S'agissant de la facture émise par la SARL BLS Confluence :
15. Au titre de l'exercice clos en 2015, l'administration a réintégré dans le résultat de l'EURL Au comptoir de la caisse la somme de 3 700 euros, correspondant à une facture émise par la SARL BLS Confluence, qui exploite le restaurant Selcius, portant sur l'organisation d'un séminaire pour 50 personnes, le 9 juin 2015. L'administration a remis en cause la déduction de cette charge au motif que l'EURL Au comptoir de la caisse n'avait pu apporter aucune précision ou document sur l'identité des 50 participants, sur l'organisation de ce séminaire et sur la validation de la prestation retenue auprès du restaurant. Il ressort de la proposition de rectification du 12 décembre 2018 que l'administration s'est également fondée sur le fait que la comptabilité de la SARL BLS Confluence ne comprenait pas la facture litigieuse. En se bornant à invoquer l'importance de ce séminaire pour les salariés, clients et fournisseurs de l'EURL Au comptoir de la caisse et à se référer aux attestations produites en première instance, établies par deux membres du personnel de la SARL BLS Confluence, concernant la présence de 50 personnes au restaurant le 9 juin 2015, M. A... n'établit pas la réalité de la prestation en cause. Il s'ensuit que c'est à bon droit que l'administration a refusé la déduction de cette somme des résultats de l'EURL Au comptoir de la caisse.

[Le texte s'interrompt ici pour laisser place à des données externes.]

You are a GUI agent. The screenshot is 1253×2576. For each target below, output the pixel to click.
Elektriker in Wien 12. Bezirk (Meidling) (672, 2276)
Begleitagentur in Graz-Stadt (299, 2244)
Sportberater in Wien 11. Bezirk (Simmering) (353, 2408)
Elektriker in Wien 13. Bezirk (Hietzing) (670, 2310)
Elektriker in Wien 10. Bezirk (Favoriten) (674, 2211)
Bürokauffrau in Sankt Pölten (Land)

S'agissant des factures émises par le Cabinet d'avocats Brumm et associés :
16. Au titre des exercices clos en 2015 et 2016, l'administration a réintégré dans les résultats de l'EURL Au comptoir de la caisse les sommes de 2 400 euros et de 3 345 euros correspondant à quatre factures émises par le cabinet d'avocats Brumm et associés et mentionnant comme objet " abonnement juridique ", au motif qu'elles se rapporteraient en réalité à des litiges d'ordre privé concernant M. A..., ainsi qu'il avait pu être déduit des recoupements effectués avec d'autres documents trouvés dans la comptabilité de la société. En se bornant à se prévaloir de la nécessité dans laquelle l'EURL Au comptoir de la caisse se trouve d'avoir recours à une assistance juridique sans apporter aucun élément permettant d'établir l'existence d'un abonnement juridique auprès du cabinet d'avocats concerné ou de prestations réalisées au bénéfice de la société, le requérant ne remet pas en cause l'absence d'intérêt que présentaient ces charges pour l'exploitation de l'EURL Au comptoir de la caisse. C'est à bon droit, dès lors, que l'administration a refusé la déduction de cette somme des résultats de la société.
S'agissant des factures émises par la SARL Dizing :
17. Au titre des exercices clos en 2015 et 2016, l'administration a remis en cause la déduction opérée par l'EURL Au comptoir de la caisse de factures d'un montant total de 49 500 euros émises par la SARL Dizing, dirigée par Mme H..., qui exerce l'activité d'architecte et décorateur d'intérieur, après avoir constaté que ces dépenses ont concerné le domicile personnel de M. A.... Si celui-ci se prévaut de ce que Mme H... a joué un rôle dans la mise en relation et la conclusion de contrats avec certains clients de l'EURL Au comptoir de la caisse et qu'elle a fourni des services de préparation à un salon, il n'apporte aucun élément permettant d'établir le bien-fondé de ses allégations et, dès lors, le caractère professionnel de ces dépenses. Par suite, c'est à bon droit que l'administration a refusé la déduction de ces sommes des résultats de l'EURL Au comptoir de la caisse.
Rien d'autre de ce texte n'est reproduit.